I don't want to get into a giant advocacy discussion, but a few reasons to use man-db:

 * Correct encoding support out of the box that doesn't require primitive hardcoding in configuration files, supporting the use of a variety of languages and encodings without reconfiguration.

 * man uses catgets for message translations, which nearly everyone else stopped using in the 1990s, and which is the fundamental cause of this Gentoo bug.  One of the first things I did when I took over man-db in 2001 was to convert it to gettext, which is more correct and robust.

 * man has lots of code like 'command = my_xsprintf("%s%s '%S' | %s%s", ...)' which should fail any competent security review; consider the case where you're using man in a CGI script, for instance.  man-db is designed from top to bottom to have safe and correct command execution (this is the point of libpipeline).

 * man-db is actually maintained.  I mean no disrespect to Federico - we're even co-workers these days! - but man has only had one release since 2007 and that only really had a few minor changes; it doesn't look as though he has time to maintain it.  man-db has had ten full releases since then, and I follow bug reports from several distributions.
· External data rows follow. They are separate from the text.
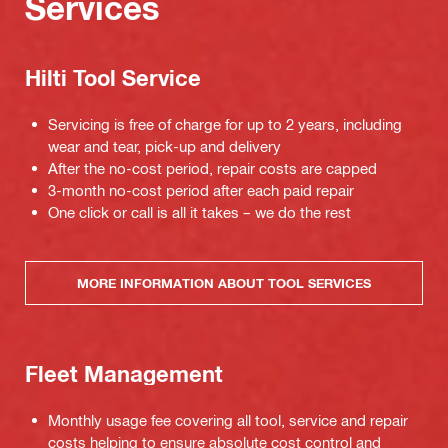
Services
Hilti Tool Service
Servicing is free of charge for up to 2 years, including
wear and tear, pick-up and delivery
After the no-cost period, repair costs are capped
3-month no-cost period after each paid repair
One click or call is all it takes – we do the rest
MORE INFORMATION ABOUT TOOL SERVICES
Fleet Management
Monthly usage fee covering all tool, service and repair
costs helping to ensure absolute cost control and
I work on distributions too; I know that there's a strong urge to fix the software you're currently using rather than to switch to a replacement.  However, I honestly think at this point man is several years behind man-db as far as i18n is concerned - both this bug and the harder problem of dealing with manual page encodings properly - and it shows no signs of catching up.  When I took over man-db it was in a state much like man is now, and it took me a few years of upstream development before I was really satisfied with how all the locale handling worked.  So, when I advise just switching to man-db, that isn't just "hey, I maintain it, it must be better", but the result of a lot of bitter experience fixing just this kind of bug.
Comment 52 Colin Watson 2012-02-24 08:12:01 UTC
I released man-db 2.6.1 last week, which provides that viewdoc plugin compatibility I mentioned.
Comment 53 Sergey Popov gentoo-dev 2013-06-26 18:10:17 UTC
*** Bug 339307 has been marked as a duplicate of this bug. ***
Comment 54 SpanKY gentoo-dev 2013-12-03 07:27:15 UTC
*** Bug 491564 has been marked as a duplicate of this bug. ***
Comment 55 SpanKY gentoo-dev 2013-12-25 22:34:52 UTC
use man-db for automatic charset conversion.  no plans on making man work.